OpenSSL did release their 1.0.0 version in March, 2010, which implies the interfaces may have stabilized. They're at 1.0.0e right now. Even if the 1.0.0 APIs are not stable (and I'd assume at least additions, and would still plan for API changes), managing parallel APIs can be entirely feasible on OpenVMS and would allow a staged deployment. (And given the OpenSSL release history, it would be prudent to assume a (more) rapid release cycle irrespective of any API changes.) But this is for the folks at HP that are managing the SSL package; there's not much a customer can do, short of porting the code to VMS (again). (While the OpenSSL source code is open source, there's no requirement within its licenses to release the source code; either HP would have to open their port, or it would be a re-port.)
Beyond the discussion of SSL, the version of Apache used within CSWS is a down-revision 2.0 series (Apache is at 2.2.21) and earlier versions are vulnerable (eg: the killapache DoS), and the path toward that remediation involves managing a newer Apache port and tool chain yourself, moving to WASD or (if and as available) another web server (nginx was not available on VMS, when last I looked), bringing together enough of a community to manage and maintain an Apache port in-house or within in the user community, or migrating to a different front end.
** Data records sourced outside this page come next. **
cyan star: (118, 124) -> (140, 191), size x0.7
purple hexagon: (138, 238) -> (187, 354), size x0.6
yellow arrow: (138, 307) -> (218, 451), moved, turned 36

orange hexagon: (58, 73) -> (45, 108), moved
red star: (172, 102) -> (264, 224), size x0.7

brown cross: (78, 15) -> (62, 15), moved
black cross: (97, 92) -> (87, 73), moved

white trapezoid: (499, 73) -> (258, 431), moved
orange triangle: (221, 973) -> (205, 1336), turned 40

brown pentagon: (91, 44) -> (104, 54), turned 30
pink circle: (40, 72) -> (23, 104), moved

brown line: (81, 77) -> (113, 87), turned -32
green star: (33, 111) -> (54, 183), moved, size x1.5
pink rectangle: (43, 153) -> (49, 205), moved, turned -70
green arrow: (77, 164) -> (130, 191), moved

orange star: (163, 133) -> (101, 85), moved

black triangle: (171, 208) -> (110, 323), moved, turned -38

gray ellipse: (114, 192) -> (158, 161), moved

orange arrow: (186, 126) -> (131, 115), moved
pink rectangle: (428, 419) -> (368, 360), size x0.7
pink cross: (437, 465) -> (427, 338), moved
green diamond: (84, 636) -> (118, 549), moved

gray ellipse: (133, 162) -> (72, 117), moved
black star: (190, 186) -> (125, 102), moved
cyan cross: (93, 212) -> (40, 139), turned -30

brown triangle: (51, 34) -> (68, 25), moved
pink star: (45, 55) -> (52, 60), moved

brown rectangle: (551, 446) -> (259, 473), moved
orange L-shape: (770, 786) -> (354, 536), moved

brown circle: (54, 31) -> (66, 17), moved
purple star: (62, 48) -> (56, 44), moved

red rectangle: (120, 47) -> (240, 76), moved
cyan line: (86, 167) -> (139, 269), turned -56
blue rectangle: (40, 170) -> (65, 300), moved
Apache hasn't released a killapache fix for the 2.0 series yet, though the 2.2 series does contain a fix. There are workarounds discussed in CVE-2011-3192.)
Complicating all of this, the HP software package version numbers don't track the open-source versions.
My longstanding recommendation: don't expose OpenVMS to the Internet.
And FWIW, this isn't the first time that Peter Barkas has breached this and related issues with the web-facing tool chains on OpenVMS; this Securing HP SWS Apache to DoD DISA STIG requirements and security has clearly been an on-going issue at his site. I've posted product version information in that thread, and there are related discussions there.
The options are unchanged from that earlier discussion: continue to wait for HP to port an update, or for a third-party to make available a newer port. Perform or coordinate a port of the web-facing tools yourself. Or migrate parts or all of your front-end or your environment to an operating system platform with the tools that meet or exceed your security needs.
10-12-2011 08:44 AM
Summary of pertinent information.
HP CSWS APACHE$MENU option 5 Run OpenSSL Certificate tool uses a parochial out of date version of SSL rather than the currently installed HP OpenSSL package.
This may cause confusion as symbols created by running APACHE$MENU point to the CSWS version of OpenSSL, but probably this is harmless.
To use the latest HP OpenSSL package for, for example, generating self signed certificates for use with APACHE one may choose either to modify the APACHE$MENU procedure oneself or access the software directly.